Les organisateurs sont pragmatiques : aucun festival ne vit de ses recettes de billetterie. C’est pourquoi il est financé par des fonds privés et des mécènes qui se bousculent, pour permettre une politique de prix relativement modeste (ticket d’entrée à 30 euros) au regard du caractère extraordinaire du rendez-vous. L’aspect caritatif est d’autant plus au cœur du propos avec cette vente aux enchères tenue lors du dîner de gala dans le grand cellier vougeotin, dimanche 1er juillet. La recette profite comme chaque année à la Bourse Jeunes Talents ainsi qu’au Fonds instrumental, pour confier à terme la réalisation de 33 violons, altos et violoncelles à des luthiers de haut niveau. Autant qu’il y a de grands crus en Bourgogne. Ces instruments seront prêtés entre un et trois ans à des espoirs de la musique classique, qui en feront assurément bon usage. Ce sont eux qui ouvriront le festival, samedi 23 juin, sous les halles beaunoises.

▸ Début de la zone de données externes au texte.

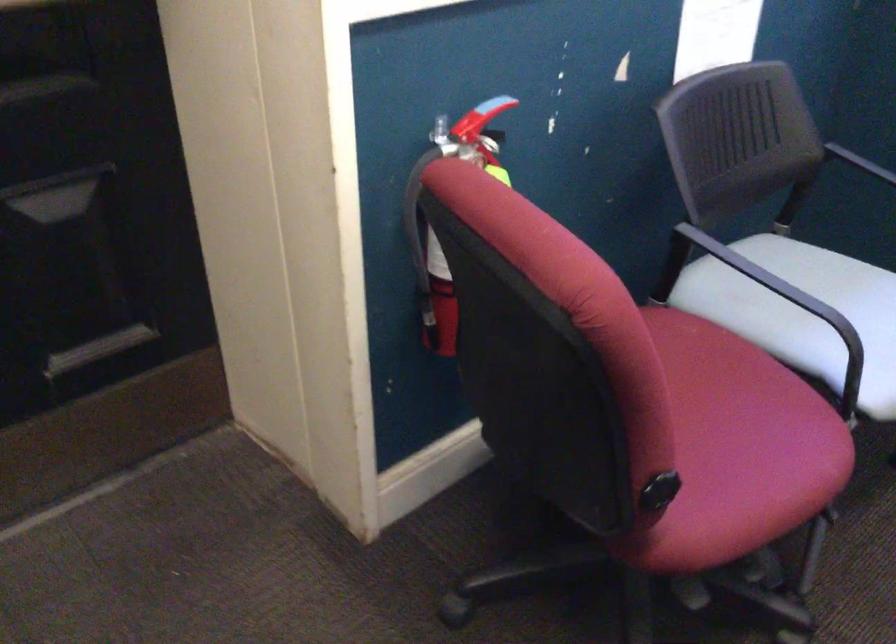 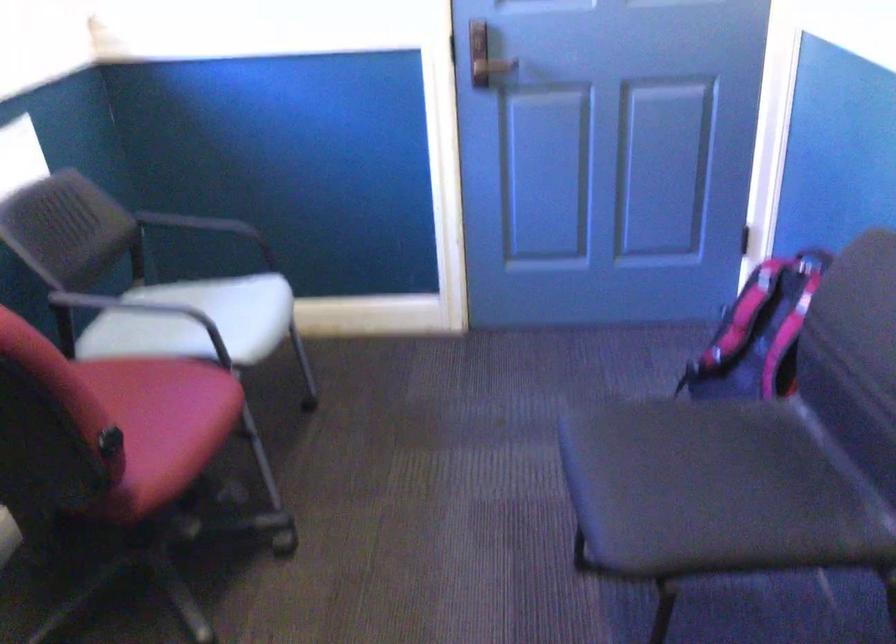 Locate, in the second image, the point that corresponds to (791,204) in the first image.

(145, 265) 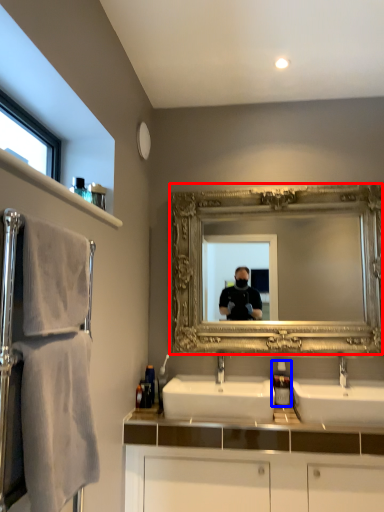 Question: Which object appears closest to the camera in this image, mirror (highlighted by a red box) or soap dispenser (highlighted by a blue box)?

Choices:
 (A) mirror
 (B) soap dispenser

Answer: (A)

Un concert gratuit à 18h30, suivi du brillant Orchestre Dijon-Bourgogne.
Programmation de haut niveau
Suivront une série de concerts publics (les 23, 24, 26, 29 juin et 1er juillet) et privés (25, 27 et 28 juin) entre le château du Clos de Vougeot, le domaine du Clos Frantin et l’église de Meursault. Autant de lieux dont la spiritualité nourrit ces virtuoses de l’archet. Car la programmation n’est évidemment pas choisie au hasard. On demande souvent à David Chan, le directeur artistique, comment il fait. « Si la question vient d’un amateur de vins éclairé, je souris puisque je peux facilement expliquer que c’est comme choisir les vins pour une occasion spéciale », commente le violoniste et chef d’orchestre américain, aligoté à la Bourgogne depuis de nombreuses années. Ainsi, comme on choisit soigneusement un flacon pour une grande occasion, il a élaboré une remarquable partition d’où émergent de grands noms tels que Kristóf Baráti (violon), Joseph Calleja (tenor), Gautier Capuçon (violoncelle) ou encore Emmanuel Krivine. Ce dernier clôturera la fête en dirigeant l’Orchestre des Climats de Bourgogne, cet ensemble éphémère composé cette année des deux premiers cités.

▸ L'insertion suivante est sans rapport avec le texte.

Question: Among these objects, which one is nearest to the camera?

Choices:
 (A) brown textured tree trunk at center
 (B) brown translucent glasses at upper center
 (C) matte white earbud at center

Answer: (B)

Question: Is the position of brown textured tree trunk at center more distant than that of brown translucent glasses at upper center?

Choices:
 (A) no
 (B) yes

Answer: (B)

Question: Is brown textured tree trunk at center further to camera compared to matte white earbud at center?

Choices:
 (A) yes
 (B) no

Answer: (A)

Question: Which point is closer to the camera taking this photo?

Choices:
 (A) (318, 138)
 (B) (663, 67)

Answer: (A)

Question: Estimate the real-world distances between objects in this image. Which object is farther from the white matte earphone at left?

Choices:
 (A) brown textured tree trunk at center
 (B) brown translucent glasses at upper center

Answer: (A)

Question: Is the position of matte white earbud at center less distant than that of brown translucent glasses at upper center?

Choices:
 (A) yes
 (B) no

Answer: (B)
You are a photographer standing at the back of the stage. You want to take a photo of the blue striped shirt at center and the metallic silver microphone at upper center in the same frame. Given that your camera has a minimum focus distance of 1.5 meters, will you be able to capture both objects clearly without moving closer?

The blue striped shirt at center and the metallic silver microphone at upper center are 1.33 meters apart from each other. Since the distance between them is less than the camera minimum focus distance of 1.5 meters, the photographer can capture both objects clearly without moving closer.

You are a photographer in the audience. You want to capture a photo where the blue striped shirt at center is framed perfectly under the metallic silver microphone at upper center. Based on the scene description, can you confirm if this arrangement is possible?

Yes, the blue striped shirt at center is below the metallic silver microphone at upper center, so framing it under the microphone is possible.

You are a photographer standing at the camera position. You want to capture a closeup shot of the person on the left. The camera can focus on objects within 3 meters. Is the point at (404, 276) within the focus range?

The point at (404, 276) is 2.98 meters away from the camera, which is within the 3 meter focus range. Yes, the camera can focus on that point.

Chaque spectateur aura alors le temps d’apprécier le niveau d’un festival qui doit tout, une fois de plus, à la dimension mondiale de nos breuvages. D’où la notable discrétion de l’événement, qui se suffit à lui-même et n’a pas besoin d’égosillement superflu. Ces saines bases encouragent le haut niveau et apportent du pinot au moulin de David Chan, qui n’hésite pas à varier les styles et les talents. « Les combinaisons les plus improbables peuvent fonctionner à merveille ; sans doute par un lien sous-jacent qui n’est pas évident sur le papier mais qui le devient quand on l’expérimente dans son contexte. » On croirait l’entendre parler d’accords mets et vins ! Cela n’a rien d’étonnant pour ce grand connaisseur, qui appréhende chaque édition comme un nouveau millésime. Un millésime « qui apporte chaque fois quelque chose de connu mais qui toujours éclaire de nouvelles possibilités ou une facette restée cachée jusqu’ici ». Musique !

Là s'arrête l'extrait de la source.